In trying times, it is even more important to cultivate the stillness, the peace, and the quiet within you in order to keep your integrity in tact.  Mahatma Gandhi says, “Be the change you wish to see in the world.” This is easy to embody in times of peace, but can be challenging to do in times of chaos or tension.  The world needs you to hold firm to your vision for peace, justice, and equity.  The world needs you to model it, to embody it.  Cultivating peace and justice within you is also part of peacemaking and justice-making work.  In fact, it is the most important because the transformation needed for our world, our communities, and our families is deep within you.  Practice mindfulness, breathe, connect with nature, cook a meal, pray, do whatever it is you need to do to expand a sense of stillness and peace within yourself because transformation and change is now…. it’s in every moment and we need you.

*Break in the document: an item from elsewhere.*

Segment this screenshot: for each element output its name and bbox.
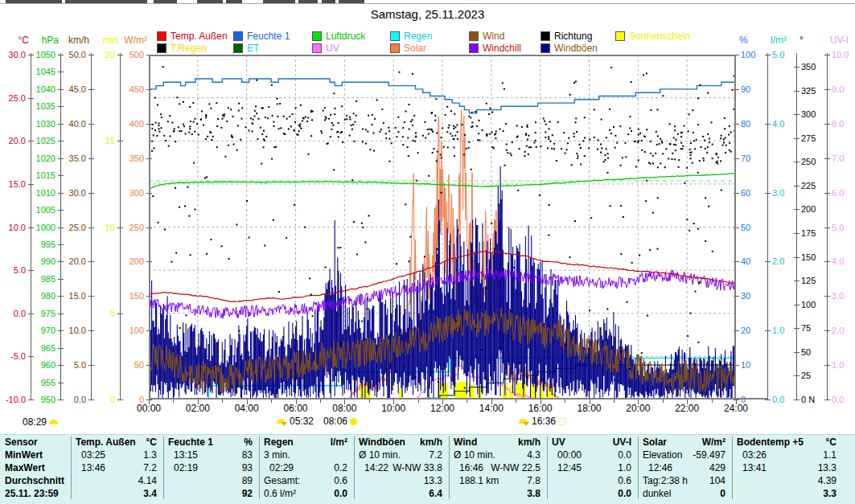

To allow oneself to be carried away by a multitude of conflicting concerns, to surrender to too many demands, to commit oneself to too many projects, to want to help everyone in everything is to succumb to violence.  More than that, it is cooperation with violence.  The frenzy of the activist neutralizes his work for peace.  It destroys his own inner capacity for peace.  It destroys the fruitfulness of his own work, because it kills the roots of inner wisdom which makes work fruitful.

- Thomas Merton from Conjectures of a Guilty Bystander

Mindful Mondays: Who are you?

Oren Lyons was the first Onondagan to enter college.  When he returned to his reservation for his first vacation, his uncle proposed a fishing trip on a lake.  Once he had his nephew in the middle of the lake where he wanted him, he began to interrogate him.  “Well Oren,” he said, “you’ve been to college; you must be pretty smart now from all they’ve been teaching you.  Let me ask you a question.  Who are you?”  Taken aback by the question, Oren fumbled for an answer.  “What do you mean, who am I? Why I’m your nephew, of course.”  His uncle rejected his answer and repeated his question.  Successively the nephew ventured that he was Oren Lyons, an Onondagan, a human being, a man, a young man, all to no avail.  When his uncle had reduced him to silence and he asked to be informed as to who he was, his uncle said, “Do you see that bluff over there? Oren you are that bluff.  And that giant pine on the other shore? Oren, you are that pine.  And this water that supports our boat?  You are this water.”

-Anecdote taken from the Onondaga tribe (upstate New York) from The World’s Religions by Huston Smith

Who are you?

Woman. Man. Black. Asian. Hindu. Muslim. Canadian. American. Mother. Sister. Uncle. Grandfather. Educator. Gay. Heterosexual. Artist. Educator. Nurse . . .

Us human beings, we are social animals and much of our conscious identity lies in who we are in relation to other human beings.  Most of these are constructed identities and are based off of social agreements that are limited by place and time.  These social identities can help us situate ourselves within communities, families, and places.  They can give us a role.  Sometimes these identities are limiting and other times they are liberating.  Sometimes they represent who we are and sometimes they don’t.  Sometimes we claim these identities for ourselves and other times people project these identities onto us.  Either way, these identities are who we are socially, but who else are we?

We have an ancient identity that we often overlook, our identity as creatures of the Earth.  We are related and connected to all of Creation.  What a wonderful thing to realize that we are not only part of a human family, but we are part of an Earth family and an Earth story?  We are connected to a process that started 4.5 billion years ago. We are part of a living and breathing organism, created and wonderfully made.   There is a life force in Creation that is powerful, resilient, and steadfast.

So the next time you need strength…

the next time you feel like you aren’t enough . . .

the next time you feel like you don’t know who you are or where you are going…

tap into the life force of Creation that is running through you and that IS you every moment you take a breath.